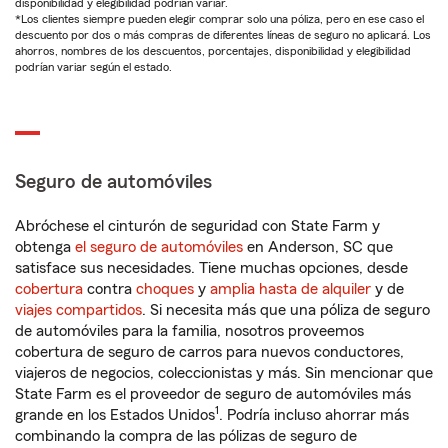
disponibilidad y elegibilidad podrían variar.
*Los clientes siempre pueden elegir comprar solo una póliza, pero en ese caso el
descuento por dos o más compras de diferentes líneas de seguro no aplicará. Los
ahorros, nombres de los descuentos, porcentajes, disponibilidad y elegibilidad
podrían variar según el estado.
Seguro de automóviles
Abróchese el cinturón de seguridad con State Farm y
obtenga
el seguro de automóviles
en Anderson, SC que
satisface sus necesidades. Tiene muchas opciones, desde
cobertura
contra
choques
y
amplia hasta de alquiler
y de
viajes compartidos
. Si necesita más que una póliza de seguro
de automóviles para la familia, nosotros proveemos
cobertura de seguro de carros para nuevos conductores,
viajeros de negocios, coleccionistas y más. Sin mencionar que
State Farm es el proveedor de seguro de automóviles más
1
grande en los Estados Unidos
. Podría incluso ahorrar más
combinando la compra de las pólizas de seguro de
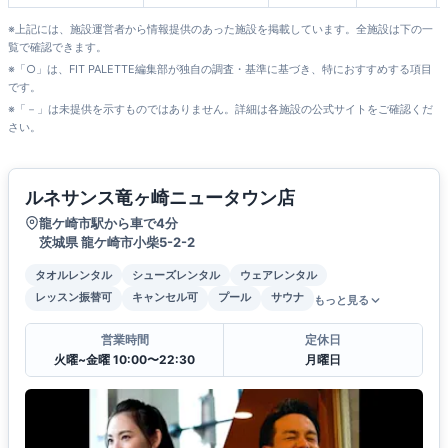
※上記には、施設運営者から情報提供のあった施設を掲載しています。全施設は下の一
覧で確認できます。
※「○」は、FIT PALETTE編集部が独自の調査・基準に基づき、特におすすめする項目
です。
※「－」は未提供を示すものではありません。詳細は各施設の公式サイトをご確認くだ
さい。
ルネサンス竜ヶ崎ニュータウン店
龍ケ崎市駅から車で4分
茨城県 龍ケ崎市小柴5-2-2
タオルレンタル
シューズレンタル
ウェアレンタル
レッスン振替可
キャンセル可
プール
サウナ
もっと見る
営業時間
定休日
火曜~金曜 10:00〜22:30
月曜日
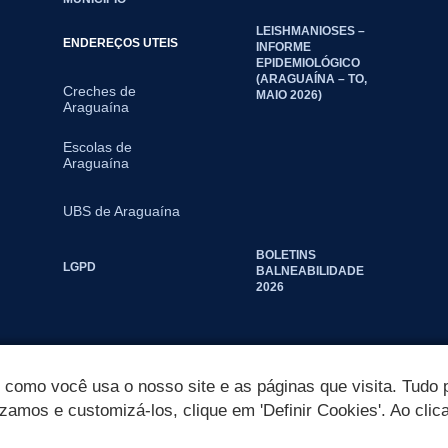
LEISHMANIOSES –
ENDEREÇOS UTEIS
INFORME
EPIDEMIOLÓGICO
(ARAGUAÍNA – TO,
Creches de
MAIO 2026)
Araguaína
Escolas de
Araguaína
UBS de Araguaína
BOLETINS
LGPD
BALNEABILIDADE
2026
omo você usa o nosso site e as páginas que visita. Tudo p
izamos e customizá-los, clique em 'Definir Cookies'. Ao clic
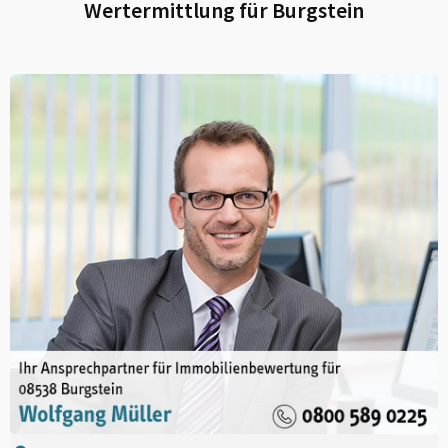
Wertermittlung für
Burgstein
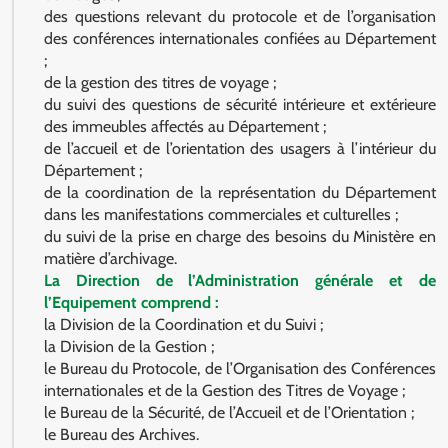
des questions relevant du protocole et de l’organisation
des conférences internationales confiées au Département
;
de la gestion des titres de voyage ;
du suivi des questions de sécurité intérieure et extérieure
des immeubles affectés au Département ;
de l’accueil et de l’orientation des usagers à l’intérieur du
Département ;
de la coordination de la représentation du Département
dans les manifestations commerciales et culturelles ;
du suivi de la prise en charge des besoins du Ministère en
matière d’archivage.
La Direction de l’Administration générale et de
l’Equipement comprend :
la Division de la Coordination et du Suivi ;
la Division de la Gestion ;
le Bureau du Protocole, de l’Organisation des Conférences
internationales et de la Gestion des Titres de Voyage ;
le Bureau de la Sécurité, de l’Accueil et de l’Orientation ;
le Bureau des Archives.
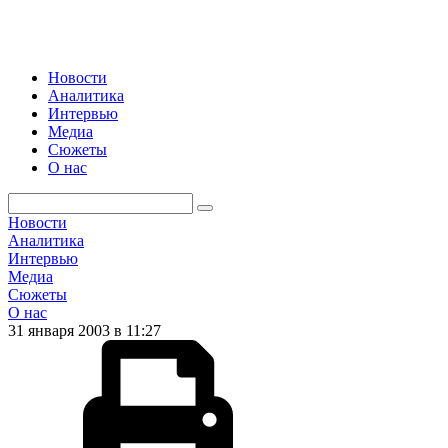
Новости
Аналитика
Интервью
Медиа
Сюжеты
О нас
Новости
Аналитика
Интервью
Медиа
Сюжеты
О нас
31 января 2003 в 11:27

☆ ☆ ☆

Each line from the one containing "EPIDEMIOLÓGICO" through the last line of the listing is to be given again exactly, with no pictures and no other lines.

• [Output]
EPIDEMIOLÓGICO
(ARAGUAÍNA – TO,
Creches de
MAIO 2026)
Araguaína
Escolas de
Araguaína
UBS de Araguaína
BOLETINS
LGPD
BALNEABILIDADE
2026
omo você usa o nosso site e as páginas que visita. Tudo p
izamos e customizá-los, clique em 'Definir Cookies'. Ao clic
Wertermittlung für
Burgstein
des questions relevant du protocole et de l’organisation
des conférences internationales confiées au Département
;
de la gestion des titres de voyage ;
du suivi des questions de sécurité intérieure et extérieure
des immeubles affectés au Département ;
de l’accueil et de l’orientation des usagers à l’intérieur du
Département ;
de la coordination de la représentation du Département
dans les manifestations commerciales et culturelles ;
du suivi de la prise en charge des besoins du Ministère en
matière d’archivage.
La Direction de l’Administration générale et de
l’Equipement comprend :
la Division de la Coordination et du Suivi ;
la Division de la Gestion ;
le Bureau du Protocole, de l’Organisation des Conférences
internationales et de la Gestion des Titres de Voyage ;
le Bureau de la Sécurité, de l’Accueil et de l’Orientation ;
le Bureau des Archives.
Новости
Аналитика
Интервью
Медиа
Сюжеты
О нас
Новости
Аналитика
Интервью
Медиа
Сюжеты
О нас
31 января 2003 в 11:27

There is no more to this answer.